How atheists are forced to attend chapel in military training
When I was in military basic training, I was not forced to go to chapel. I though was required to clean the barracks with the other "heathens" while those who went to chapel didn't. Of course they had a right to go to chapel, but they should have been required to help clean the barracks afterwards or us non-religious, humanists, atheists etc should have had our own time off to read books by Kurt Vonnegut, Bertrand Russell or other humanist authors.
Well, some atheists in the military were heavily pressured or required to attend chapel while in basic training. Just like coaches pushing their religion on athletes in public schools, there are drill sergeants doing the same with recruits, but recruits have even less ability to stand up for their rights. In basic training, a drill sergeant is quite literally, at least a demi-god.
Justin Griffith is the military director of American Atheists. He relays his experience as a young recruit at basic training. Unfortunately, his experience is all too common. It seems my own experience was rather mild compared to many other atheists in the military. I guess it depends on how evangelical in their religion, your drill sergeants and officers above you, are in fact. He writes of being in in an assembly early in basic where different lines were being formed, for those of differing religions:
I looked for the “not attending church” line, but could not find it. I was instead ordered to line up in the non-denominational line.
I sounded off, “Sir, This Recruit requests permission to not attend church services, Sir!”
Another platoon’s Drill Instructor interrogated and berated me for quite some time as I continued to respond with that phrase.
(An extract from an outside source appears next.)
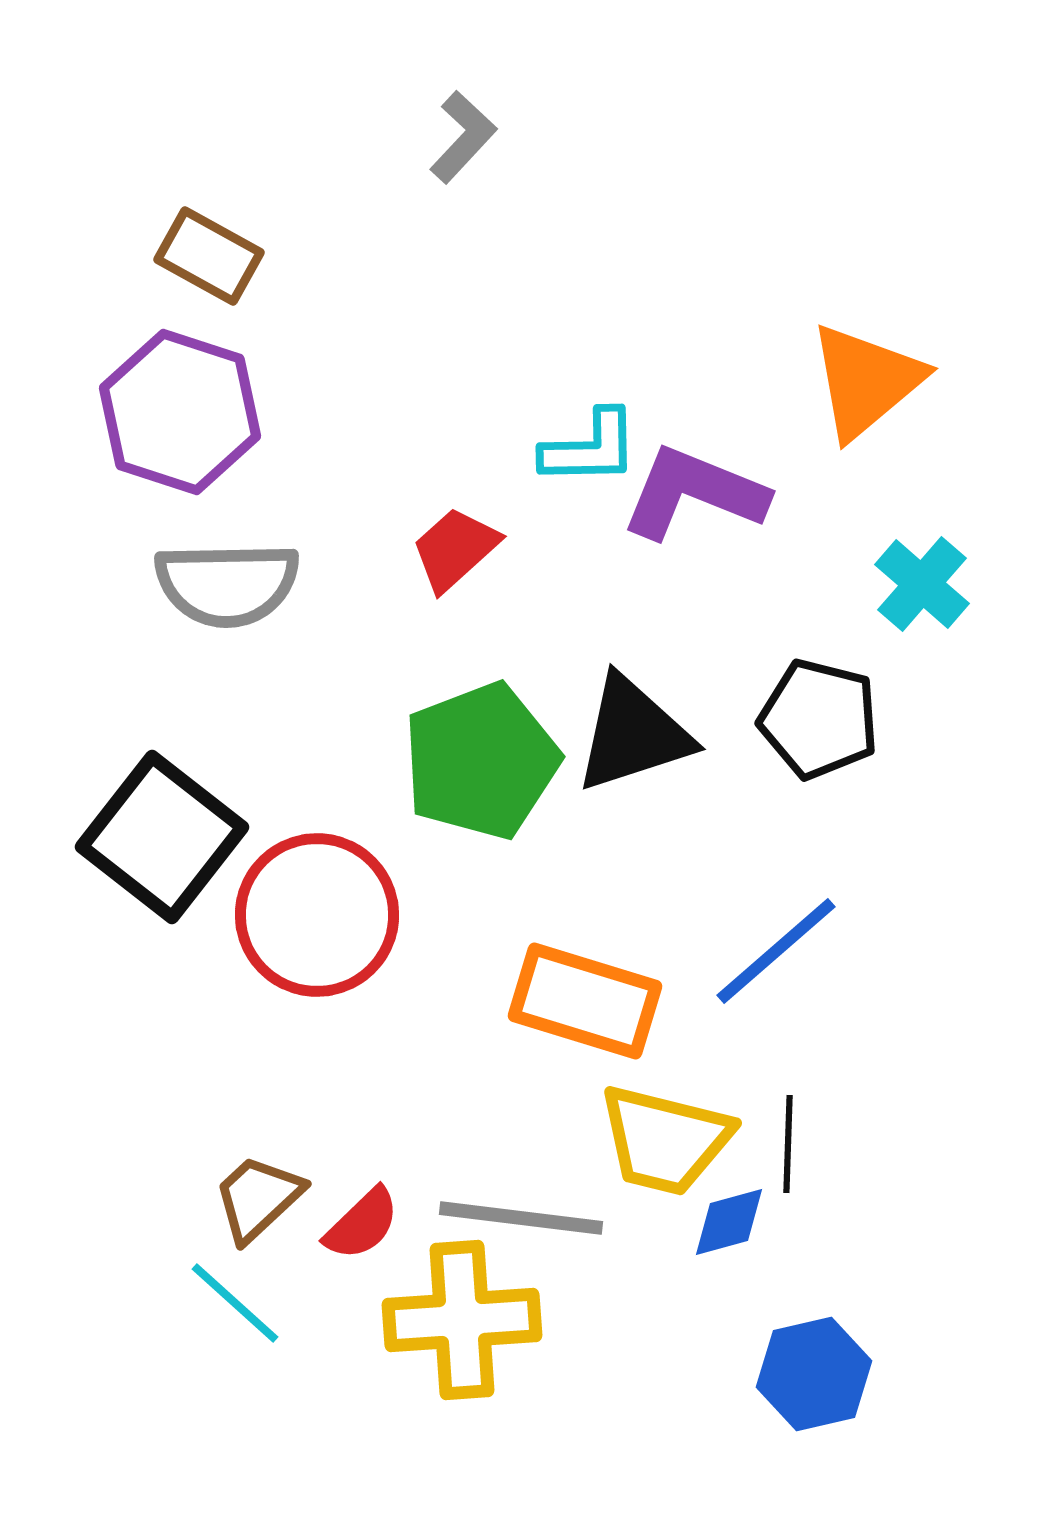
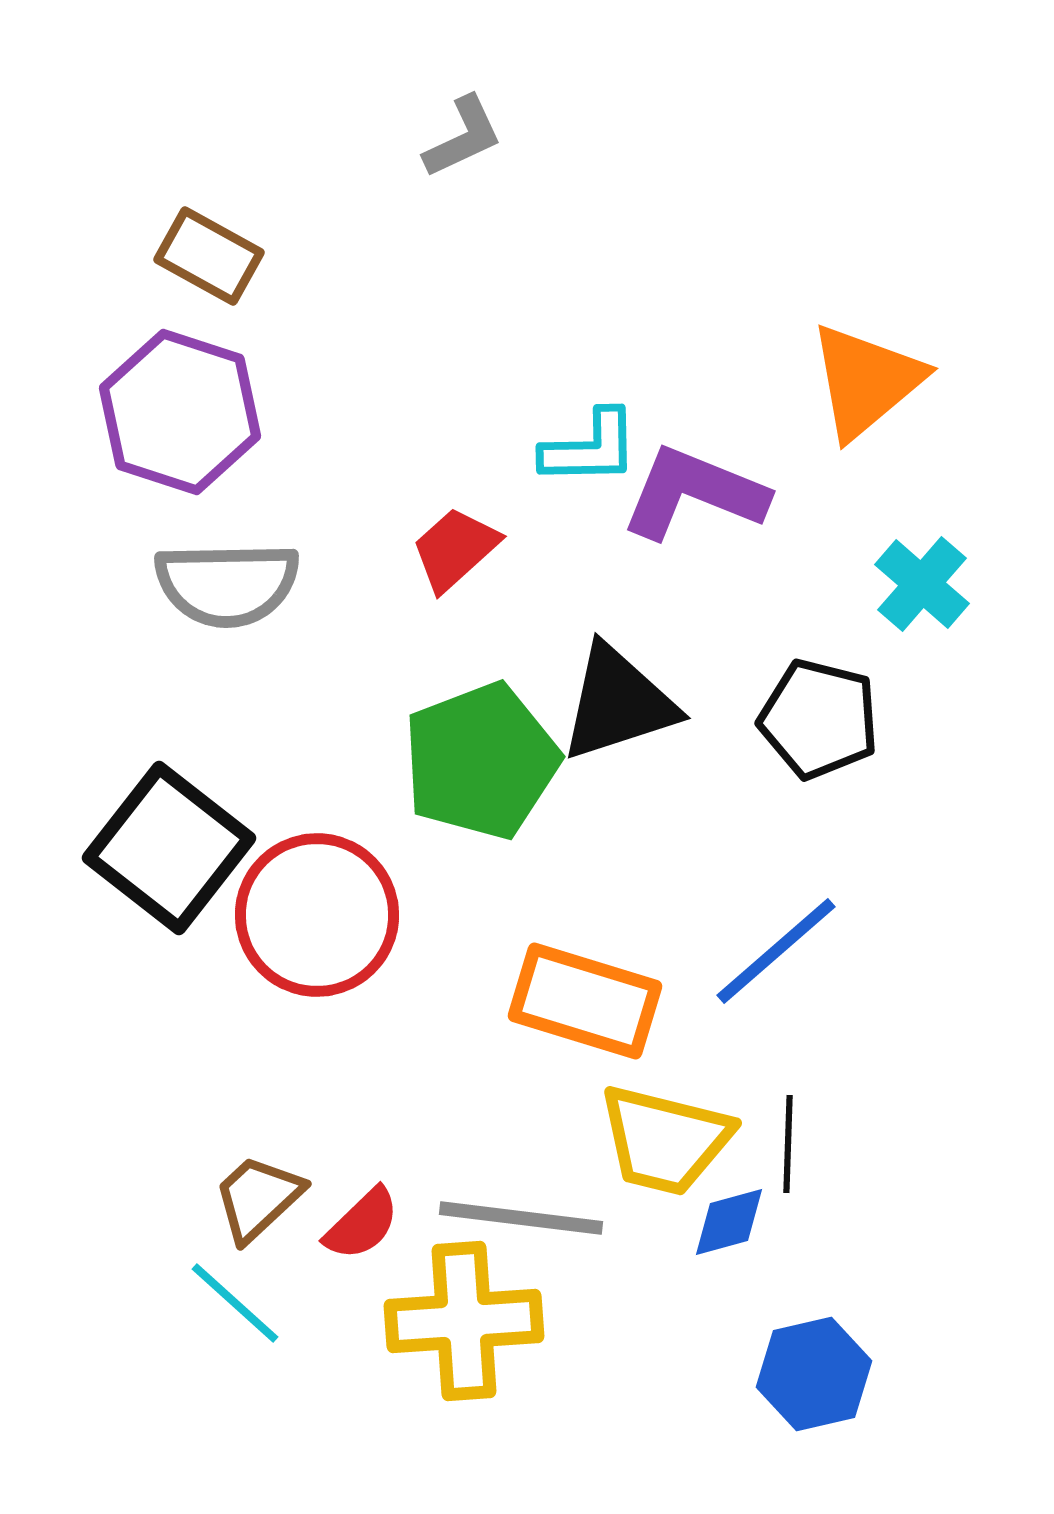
gray L-shape: rotated 22 degrees clockwise
black triangle: moved 15 px left, 31 px up
black square: moved 7 px right, 11 px down
yellow cross: moved 2 px right, 1 px down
Finally he gave in and took me back to the barracks where my Drill Instructor did the same. Eventually he too gave in and put me to work cleaning different areas of the barracks.
My Senior Drill Instructor (a church choir singer and devout christian) was then informed. He attempted the interrogation and berating, having the same effect. Later he had both a private and a public “Hats off” more polite conversation urging me to attend church services. Again I sounded off with the phrase that became my mantra. ”Sir, This Recruit requests permission to not attend church services, Sir!” He then seemed to want nothing to do with me since I wouldn’t “Do this for him.”
At least he stopped trying to force me to go.